• **WORK REQUEST**:
Repeat the listing exactly. The images do not belong in the copy.

*** SUPPLIED MATERIAL Section Begins ***

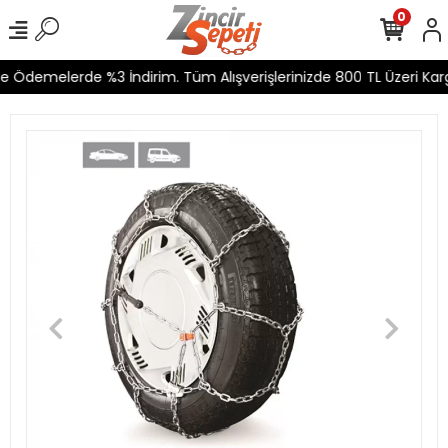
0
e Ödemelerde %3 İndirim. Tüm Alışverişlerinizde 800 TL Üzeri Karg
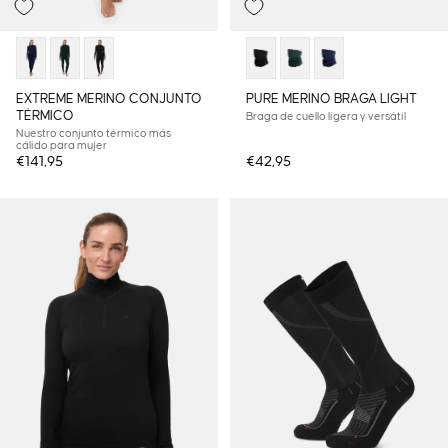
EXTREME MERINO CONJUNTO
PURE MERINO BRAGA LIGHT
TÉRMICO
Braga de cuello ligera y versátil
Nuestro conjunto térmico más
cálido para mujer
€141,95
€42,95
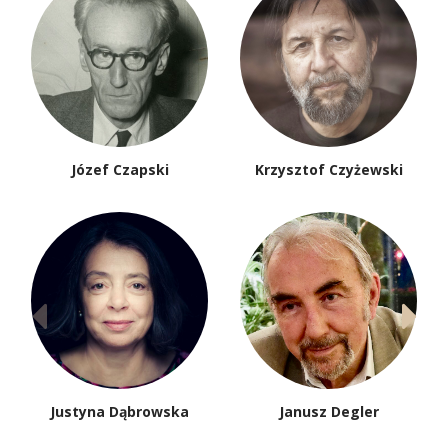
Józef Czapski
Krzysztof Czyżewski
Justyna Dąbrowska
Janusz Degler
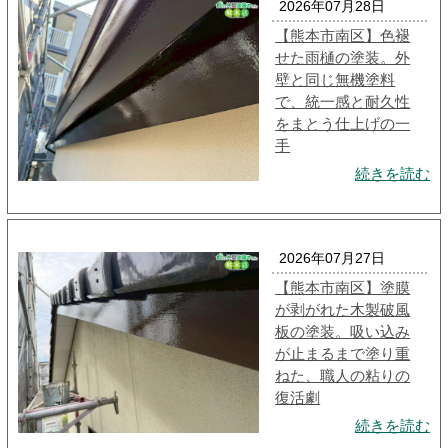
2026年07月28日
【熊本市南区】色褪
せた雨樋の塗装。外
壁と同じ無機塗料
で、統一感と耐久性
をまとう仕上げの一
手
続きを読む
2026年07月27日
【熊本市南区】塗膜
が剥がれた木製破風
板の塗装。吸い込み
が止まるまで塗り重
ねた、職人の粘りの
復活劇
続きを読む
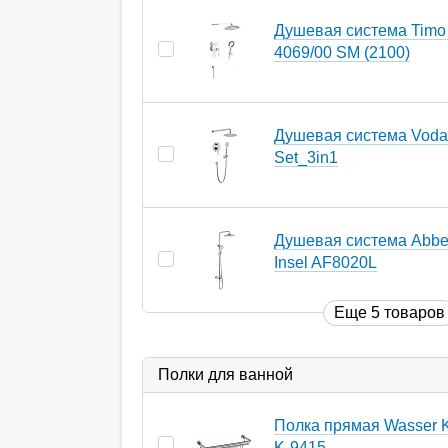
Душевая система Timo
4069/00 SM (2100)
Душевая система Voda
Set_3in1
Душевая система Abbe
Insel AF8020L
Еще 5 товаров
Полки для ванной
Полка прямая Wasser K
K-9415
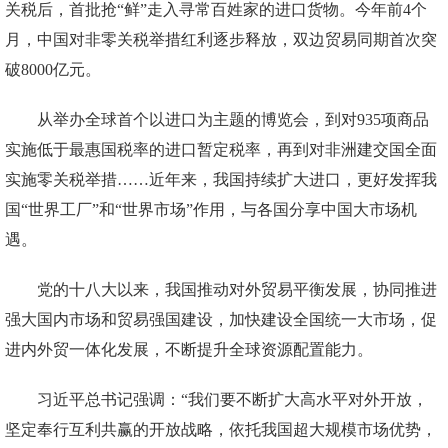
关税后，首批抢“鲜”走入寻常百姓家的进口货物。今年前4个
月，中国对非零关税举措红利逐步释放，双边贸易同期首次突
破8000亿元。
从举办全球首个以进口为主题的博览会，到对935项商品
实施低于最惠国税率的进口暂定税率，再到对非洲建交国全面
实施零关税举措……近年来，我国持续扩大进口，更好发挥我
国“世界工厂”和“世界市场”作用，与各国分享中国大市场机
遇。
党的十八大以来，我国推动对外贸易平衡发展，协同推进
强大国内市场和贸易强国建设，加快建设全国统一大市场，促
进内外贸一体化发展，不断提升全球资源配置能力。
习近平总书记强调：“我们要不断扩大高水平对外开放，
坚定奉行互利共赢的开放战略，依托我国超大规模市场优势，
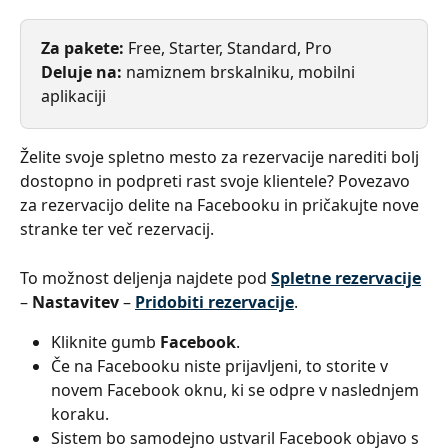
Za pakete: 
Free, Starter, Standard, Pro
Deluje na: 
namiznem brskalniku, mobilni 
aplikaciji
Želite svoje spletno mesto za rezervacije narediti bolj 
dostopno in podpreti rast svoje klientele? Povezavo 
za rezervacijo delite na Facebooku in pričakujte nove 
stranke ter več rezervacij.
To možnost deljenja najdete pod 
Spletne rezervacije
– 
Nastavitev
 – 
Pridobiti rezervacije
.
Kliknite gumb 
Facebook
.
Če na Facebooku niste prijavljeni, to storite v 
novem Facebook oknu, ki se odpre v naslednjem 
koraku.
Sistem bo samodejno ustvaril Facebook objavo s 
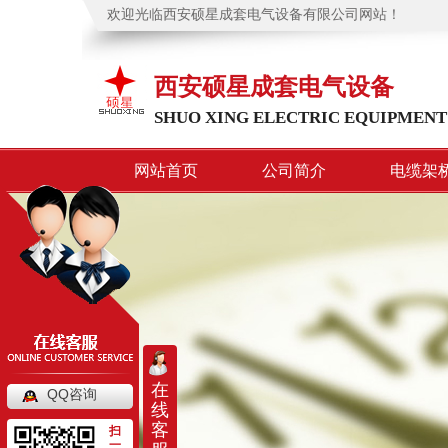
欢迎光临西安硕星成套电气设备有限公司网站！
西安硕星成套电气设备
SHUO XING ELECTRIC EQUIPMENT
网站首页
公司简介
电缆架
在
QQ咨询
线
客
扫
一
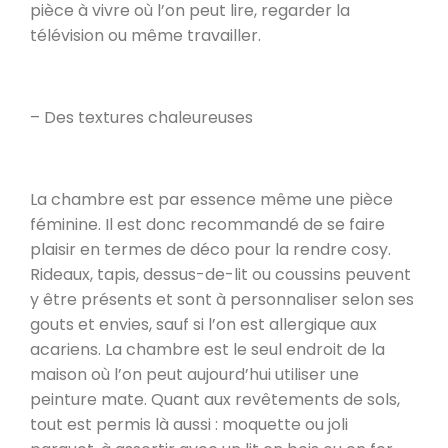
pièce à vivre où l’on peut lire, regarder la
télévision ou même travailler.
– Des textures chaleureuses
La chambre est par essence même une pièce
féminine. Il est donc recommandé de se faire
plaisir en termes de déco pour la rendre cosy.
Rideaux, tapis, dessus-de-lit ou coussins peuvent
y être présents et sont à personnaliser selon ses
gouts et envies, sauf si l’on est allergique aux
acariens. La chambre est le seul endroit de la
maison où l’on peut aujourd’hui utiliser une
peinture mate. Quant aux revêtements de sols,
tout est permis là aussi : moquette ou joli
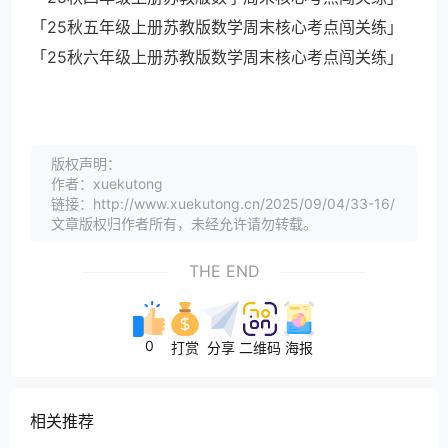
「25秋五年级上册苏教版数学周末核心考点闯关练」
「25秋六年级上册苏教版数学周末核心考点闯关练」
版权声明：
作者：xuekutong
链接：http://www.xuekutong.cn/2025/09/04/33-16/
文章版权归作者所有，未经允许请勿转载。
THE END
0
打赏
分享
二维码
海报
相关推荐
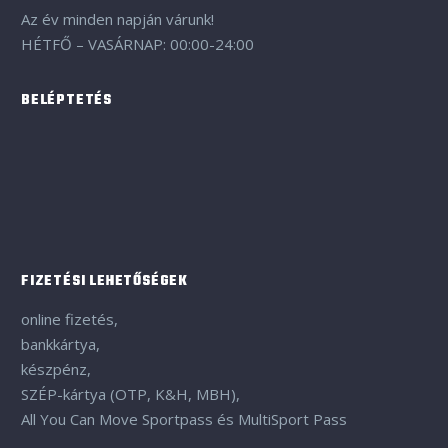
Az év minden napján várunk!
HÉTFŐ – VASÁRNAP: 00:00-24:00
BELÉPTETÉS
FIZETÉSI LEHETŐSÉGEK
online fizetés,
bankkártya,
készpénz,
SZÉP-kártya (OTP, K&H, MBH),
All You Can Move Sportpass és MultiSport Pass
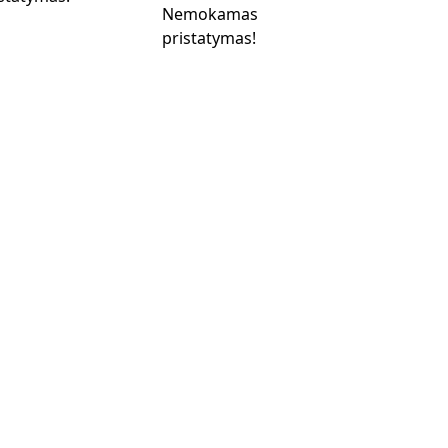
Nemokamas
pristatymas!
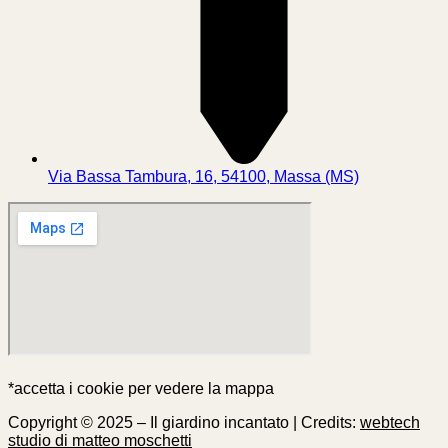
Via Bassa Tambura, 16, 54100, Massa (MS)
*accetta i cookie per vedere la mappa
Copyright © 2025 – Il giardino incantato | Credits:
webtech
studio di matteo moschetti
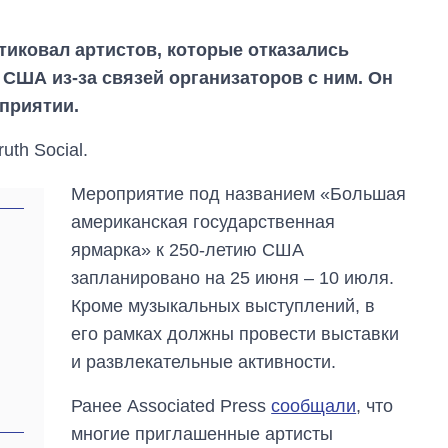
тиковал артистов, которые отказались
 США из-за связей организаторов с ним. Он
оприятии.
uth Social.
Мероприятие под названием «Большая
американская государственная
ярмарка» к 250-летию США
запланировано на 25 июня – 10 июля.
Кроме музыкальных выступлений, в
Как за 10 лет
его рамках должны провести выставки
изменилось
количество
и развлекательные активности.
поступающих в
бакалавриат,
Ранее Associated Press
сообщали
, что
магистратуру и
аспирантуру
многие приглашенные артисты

*** SUPPLIED MATERIAL Section Ends ***

• **ANSWER FOR THE TASK**:
0
e Ödemelerde %3 İndirim. Tüm Alışverişlerinizde 800 TL Üzeri Karg
EXTREME MERINO CONJUNTO
PURE MERINO BRAGA LIGHT
TÉRMICO
Braga de cuello ligera y versátil
Nuestro conjunto térmico más
cálido para mujer
€141,95
€42,95
Józef Czapski
Krzysztof Czyżewski
Justyna Dąbrowska
Janusz Degler
2026年07月28日
【熊本市南区】色褪
せた雨樋の塗装。外
壁と同じ無機塗料
で、統一感と耐久性
をまとう仕上げの一
手
続きを読む
2026年07月27日
【熊本市南区】塗膜
が剥がれた木製破風
板の塗装。吸い込み
が止まるまで塗り重
ねた、職人の粘りの
復活劇
続きを読む
Душевая система Timo
4069/00 SM (2100)
Душевая система Voda
Set_3in1
Душевая система Abbe
Insel AF8020L
Еще 5 товаров
Полки для ванной
Полка прямая Wasser K
K-9415
关税后，首批抢“鲜”走入寻常百姓家的进口货物。今年前4个
月，中国对非零关税举措红利逐步释放，双边贸易同期首次突
破8000亿元。
从举办全球首个以进口为主题的博览会，到对935项商品
实施低于最惠国税率的进口暂定税率，再到对非洲建交国全面
实施零关税举措……近年来，我国持续扩大进口，更好发挥我
国“世界工厂”和“世界市场”作用，与各国分享中国大市场机
遇。
党的十八大以来，我国推动对外贸易平衡发展，协同推进
强大国内市场和贸易强国建设，加快建设全国统一大市场，促
进内外贸一体化发展，不断提升全球资源配置能力。
习近平总书记强调：“我们要不断扩大高水平对外开放，
坚定奉行互利共赢的开放战略，依托我国超大规模市场优势，
Za pakete: 
Free, Starter, Standard, Pro
Deluje na: 
namiznem brskalniku, mobilni 
aplikaciji
Želite svoje spletno mesto za rezervacije narediti bolj 
dostopno in podpreti rast svoje klientele? Povezavo 
za rezervacijo delite na Facebooku in pričakujte nove 
stranke ter več rezervacij.
To možnost deljenja najdete pod 
Spletne rezervacije
– 
Nastavitev
 – 
Pridobiti rezervacije
.
Kliknite gumb 
Facebook
.
Če na Facebooku niste prijavljeni, to storite v 
novem Facebook oknu, ki se odpre v naslednjem 
koraku.
Sistem bo samodejno ustvaril Facebook objavo s 
欢迎光临西安硕星成套电气设备有限公司网站！
西安硕星成套电气设备
SHUO XING ELECTRIC EQUIPMENT
网站首页
公司简介
电缆架
在
QQ咨询
线
客
扫
一
pièce à vivre où l’on peut lire, regarder la
télévision ou même travailler.
– Des textures chaleureuses
La chambre est par essence même une pièce
féminine. Il est donc recommandé de se faire
plaisir en termes de déco pour la rendre cosy.
Rideaux, tapis, dessus-de-lit ou coussins peuvent
y être présents et sont à personnaliser selon ses
gouts et envies, sauf si l’on est allergique aux
acariens. La chambre est le seul endroit de la
maison où l’on peut aujourd’hui utiliser une
peinture mate. Quant aux revêtements de sols,
tout est permis là aussi : moquette ou joli
「25秋五年级上册苏教版数学周末核心考点闯关练」
「25秋六年级上册苏教版数学周末核心考点闯关练」
版权声明：
作者：xuekutong
链接：http://www.xuekutong.cn/2025/09/04/33-16/
文章版权归作者所有，未经允许请勿转载。
THE END
0
打赏
分享
二维码
海报
相关推荐
Az év minden napján várunk!
HÉTFŐ – VASÁRNAP: 00:00-24:00
BELÉPTETÉS
FIZETÉSI LEHETŐSÉGEK
online fizetés,
bankkártya,
készpénz,
SZÉP-kártya (OTP, K&H, MBH),
All You Can Move Sportpass és MultiSport Pass
Nemokamas
pristatymas!
Via Bassa Tambura, 16, 54100, Massa (MS)
*accetta i cookie per vedere la mappa
Copyright © 2025 – Il giardino incantato | Credits:
webtech
studio di matteo moschetti
тиковал артистов, которые отказались
 США из-за связей организаторов с ним. Он
оприятии.
uth Social.
Мероприятие под названием «Большая
американская государственная
ярмарка» к 250-летию США
запланировано на 25 июня – 10 июля.
Кроме музыкальных выступлений, в
Как за 10 лет
его рамках должны провести выставки
изменилось
количество
и развлекательные активности.
поступающих в
бакалавриат,
Ранее Associated Press
сообщали
, что
магистратуру и
аспирантуру
многие приглашенные артисты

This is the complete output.